BEGIN
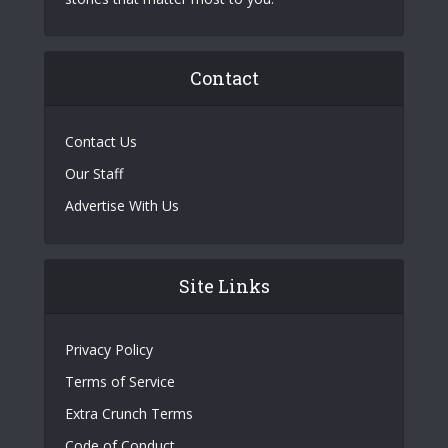
Contact
Contact Us
Our Staff
Advertise With Us
Site Links
Privacy Policy
Terms of Service
Extra Crunch Terms
Code of Conduct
END
**What is being asked**
Copy all lines above where "Terms" is present.

**Answer to this exercise**
Terms of Service
Extra Crunch Terms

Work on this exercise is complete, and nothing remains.